母親は2019年にアルツハイマー型認知症と診断され、はや4年が経つ。コロナ禍を乗り越えるも、少しずつ悪化している。認知機能の衰えもさることながら、身体機能の衰えはさらに早い。歩行がおぼつかなくなり、転倒を繰り返して今は自宅で寝た切り状態である。「ありがとうね」としみじみと感謝を語るときもある。
けれども毎日の実態はしみじみどころか、人格が変貌し、喚声と暴言にあふれた振る舞い。褥瘡治療では「痛〜い!痛〜い!」に始まり、「やめて!やめて!」のあと、虫の居所が悪ければ「あち行け!出て行け!」と叫んで、訪問看護師さんを戸惑わせる。挙げ句の果てが、「これが私の人生なのよ」と達観した口調で言い放つ(笑)。
思い起こせば認知症と診断される前、母親はやれ「財布がなくなった」「通帳がなくなった」と家族を疑い、犯人扱いした。財布は買い替えればよいが、通帳は銀行員に何回も来てもらう羽目に。最終的にはタンスの奥から見つかることも…。《お母さん、このままではあかんやろ!!》。そして認知症外来を訪ねようと決意した。

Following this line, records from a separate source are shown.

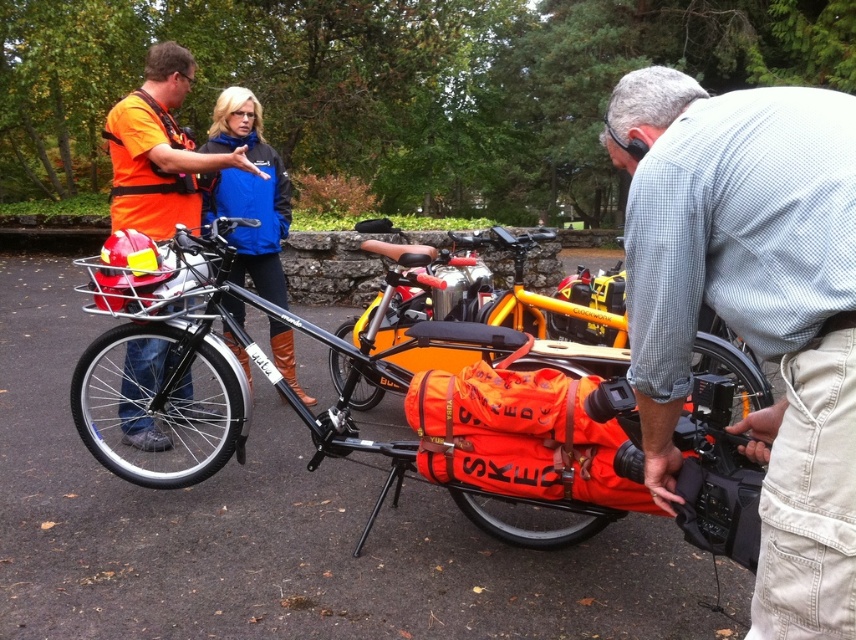 Question: Which object is the farthest from the blue fabric jacket at upper center?

Choices:
 (A) orange fabric cargo bike at center
 (B) orange fabric bag at lower center
 (C) gray checkered shirt at center

Answer: (C)

Question: Among these points, which one is farthest from the camera?

Choices:
 (A) (212, 416)
 (B) (812, 276)

Answer: (A)

Question: Can you confirm if orange life vest at left is positioned below blue fabric jacket at upper center?

Choices:
 (A) yes
 (B) no

Answer: (B)

Question: Can you confirm if gray checkered shirt at center is positioned below orange fabric cargo bike at center?

Choices:
 (A) no
 (B) yes

Answer: (B)

Question: Which point appears closest to the camera in this image?

Choices:
 (A) (159, 380)
 (B) (229, 177)
 (C) (503, 236)
 (D) (851, 204)

Answer: (D)

Question: Is orange fabric bag at lower center thinner than orange life vest at left?

Choices:
 (A) no
 (B) yes

Answer: (A)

病院では認知症かどうかの検査をうける。頭部MRI・CT、頸部エコー、脳波、心理検査、血液検査等など。その結果から専門医に診断してもらう。2週間後、母親とワイは専門医から説明をうけた。「画像を見てもらうとわかるように、脳の萎縮がみうけられます。他の検査結果からもアルツハイマー型認知症と言えますね」と。
イラストはイメージ
認知症は日時と場所があいまいになっていくと言われる。たしかに母親は曜日の感覚がなくなり、月日なんかまったく気にしていない。かろうじて季節の感覚はあるようだ。場所で言えば、自宅(大阪)にいながら、故郷(愛媛)にいるように振る舞う。かと思えば、本人は病室にいる設定で「早よう(自宅に)帰らなあかんわ」と困惑させる。
いろいろと困ることが多いのは事実だが、母親の手を握り同じ時間、空間でこれほど長時間過ごしたことはない。《今が掛けがえのない”時“かもしれへんなー》。親孝行したとはいえないワイは、ひとりコーヒーを飲んでいると、感傷的な想いにさそわれる。ベッドから中庭の草木を愛でる母親は、永遠の“時”に棲んでいるように見えた。
★いつも丁寧な看護をしてくださる訪問看護ステーションOの皆さま、気さくな人柄で訪問診療をしてくださるFクリニックのF先生、感謝申し上げます。そしてケタさん、いつもありがとう!